Iodinated X-ray contrast media (ICM) compounds are a form of intravenous radiocontrast containing iodine, which are rapidly eliminated via urine or feces. The issue with the accumulation of ICM has received considerable critical attention since they are ubiquitously distributed in municipal wastewater effluents and in the aquatic environment and are not significantly eliminated by most biological sewage treatment processes. Among the methods that have been tested to eliminate ICM, electrochemical methods have significant advantages, since they can selectively cut the carbon-iodine bonds that are suspected to decrease their biodegradability. On the production sites, the recovery of iodine ions due to the carbon-iodine cleavage can be envisaged, which is particularly interesting to reduce the cost of the ICM production process. The coupling of an electrochemical process and a biological treatment can be carried out to mineralize the organic part of the formed by-products, allowing the recovery of the iodide ions. Therefore, the degradation of diatrizoate, a typical ionic ICM compound, by an electrochemical process was the purpose of this study. The electrochemical reduction of diatrizoate was performed using a flow cell with a graphite felt electrode at different potentials. The removal yield of diatrizoate reached ~100% in 2 h and the main product, 3,5-diacetamidobenzoic acid, was quantitatively formed, showing that diatrizoate was almost completely deiodinated. According to the BOD5/COD ratio, the biodegradability of diatrizoate after electrolysis was considerably improved.

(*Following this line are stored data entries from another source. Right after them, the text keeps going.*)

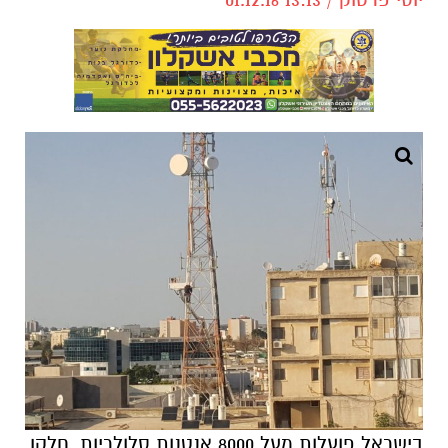
בישראל פועלות מעל 8000 אנטנות סלולריות, חלקן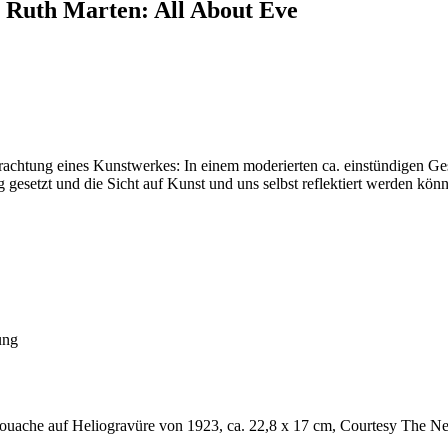
- Ruth Marten: All About Eve
rachtung eines Kunstwerkes: In einem moderierten ca. einstündigen Ge
esetzt und die Sicht auf Kunst und uns selbst reflektiert werden könne
lung
ouache auf Heliogravüre von 1923, ca. 22,8 x 17 cm, Courtesy The Ne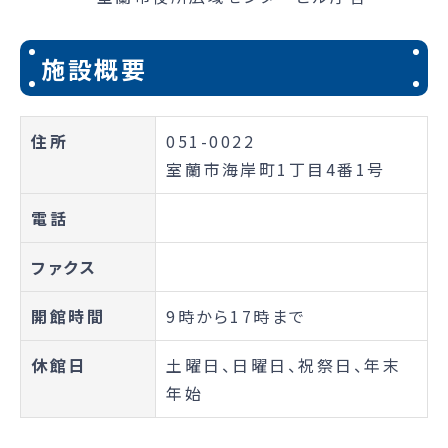
施設概要
住所
051-0022
室蘭市海岸町1丁目4番1号
電話
ファクス
開館時間
9時から17時まで
休館日
土曜日、日曜日、祝祭日、年末
年始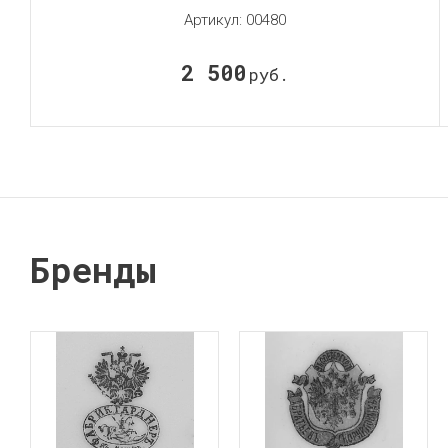
Артикул:
00480
2 500
руб.
Бренды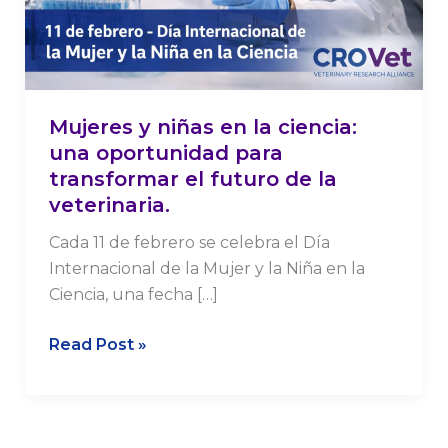
oportunidad
para
transformar
el
futuro
Mujeres y niñas en la ciencia:
de
una oportunidad para
la
transformar el futuro de la
veterinaria.
veterinaria.
Cada 11 de febrero se celebra el Día
Internacional de la Mujer y la Niña en la
Ciencia, una fecha […]
Read Post »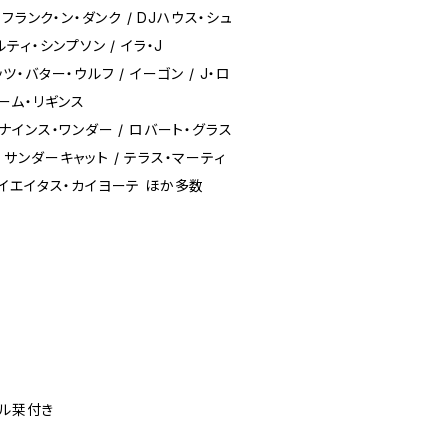
/ フランク・ン・ダンク / DJハウス・シュ
ルティ・シンプソン / イラ・J
ッツ・バター・ウルフ / イーゴン / J・ロ
リーム・リギンス
/ ナインス・ワンダー / ロバート・グラス
/ サンダーキャット / テラス・マーティ
 ハイエイタス・カイヨーテ ほか多数
ジナル栞付き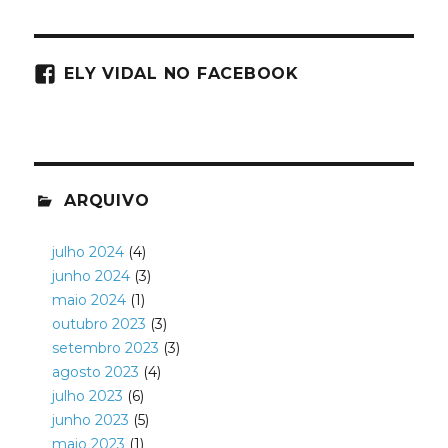
ELY VIDAL NO FACEBOOK
ARQUIVO
julho 2024
(4)
junho 2024
(3)
maio 2024
(1)
outubro 2023
(3)
setembro 2023
(3)
agosto 2023
(4)
julho 2023
(6)
junho 2023
(5)
maio 2023
(1)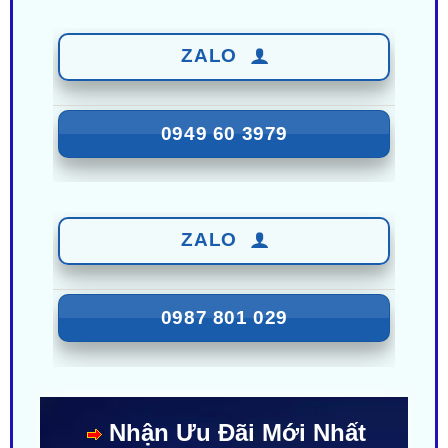
ZALO
0949 60 3979
ZALO
0987 801 029
Nhận Ưu Đãi Mới Nhất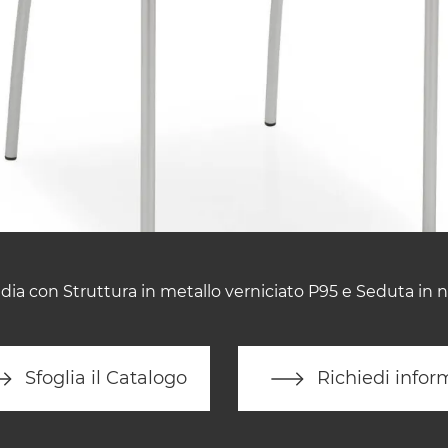
dia con Struttura in metallo verniciato P95 e Seduta in n
Sfoglia il Catalogo
Richiedi infor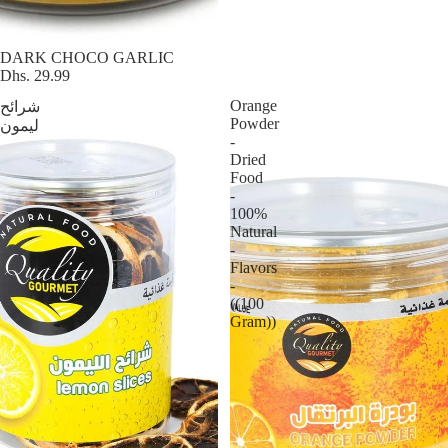
DARK CHOCO GARLIC
Dhs. 29.99
Orange
شرائح
Powder
ليمون
-
Dried
Food
-
100%
Natural
-
Flavors
-
((100
Gram))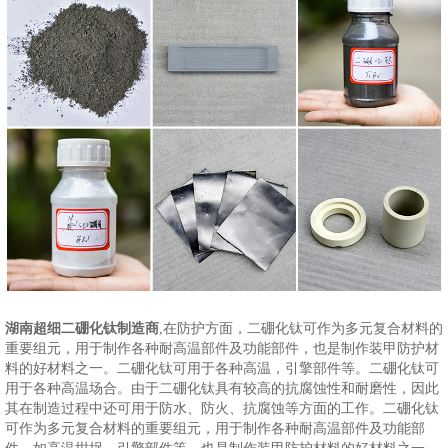
湖南超细二硼化钛制造商
,在防护方面，二硼化钛可作为多元复合材料的
重要组元，用于制作各种耐高温部件及功能部件，也是制作装甲防护材
料的好材料之一。二硼化钛可用于各种高温，引擎部件等。二硼化钛可
用于各种高温场合。由于二硼化钛具有较高的抗腐蚀性和耐磨性，因此
其在制造过程中还可用于防水、防火、抗腐蚀等方面的工作。二硼化钛
可作为多元复合材料的重要组元，用于制作各种耐高温部件及功能部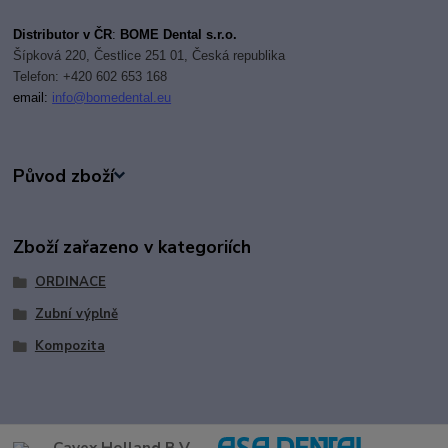
Distributor v ČR
:
BOME Dental s.r.o.
Šípková 220, Čestlice 251 01, Česká republika
Telefon: +420 602 653 168
email:
i
nfo@bomedental.eu
Původ zboží
Zboží zařazeno v kategoriích
ORDINACE
Zubní výplně
Kompozita
Cavex Holland B.V.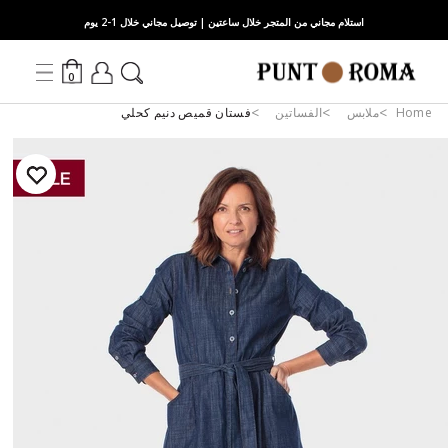
استلام مجاني من المتجر خلال ساعتين | توصيل مجاني خلال 1-2 يوم
0
Home
ملابس
الفساتين
فستان قميص دنيم كحلي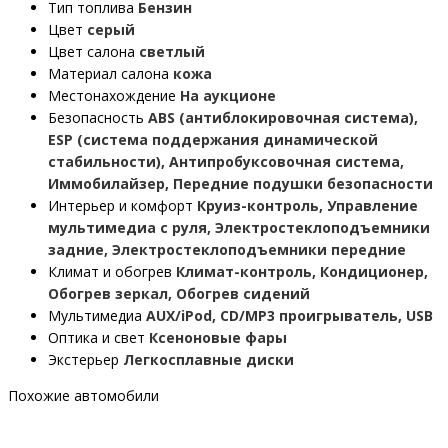
Тип топлива
Бензин
Цвет
серый
Цвет салона
светлый
Материал салона
кожа
Местонахождение
На аукционе
Безопасность
ABS (антиблокировочная система),
ESP (система поддержания динамической
стабильности), Антипробуксовочная система,
Иммобилайзер, Передние подушки безопасности
Интерьер и комфорт
Круиз-контроль, Управление
мультимедиа с руля, Электростеклоподъемники
задние, Электростеклоподъемники передние
Климат и обогрев
Климат-контроль, Кондиционер,
Обогрев зеркал, Обогрев сидений
Мультимедиа
AUX/iPod, CD/MP3 проигрыватель, USB
Оптика и свет
Ксеноновые фары
Экстерьер
Легкосплавные диски
Похожие автомобили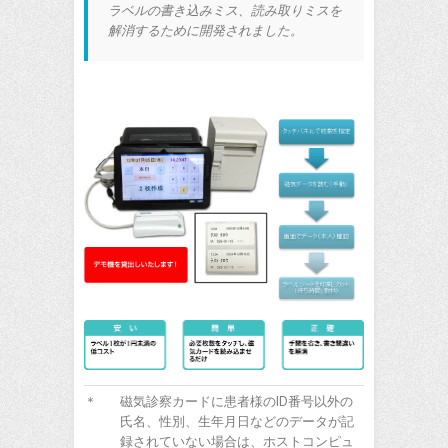
ラベルの書き込みミス、読み取りミスを
解消するために開発されました。
＊
磁気診察カードに患者様のID番号以外の
氏名、性別、生年月日などのデータが記
録されていない場合は、ホストコンピュ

Cyclic voltammetry analysis of the electroreduced solution showed several oxidation peaks. The electrochemical oxidation of the by-products formed after the first treatment by electroreduction was then performed at three different potentials to study the influence of electrochemical oxidation on biodegradability. Results showed that the degradation yield of the deiodinated by-products increased with the potential and reached 100% at 1.3 V/SCE. Four different biological treatments were implemented during 21 days in stirred flasks with fresh activated sludge. The evolution of the mineralization during the biological treatment highlighted the biorecalcitrance of diatrizoate as previously estimated by the BOD5/COD ratio. Interestingly, the mineralization yield increased from 41 to 60% when electrochemical oxidation at 1.3 V/SCE was implemented after electroreduction.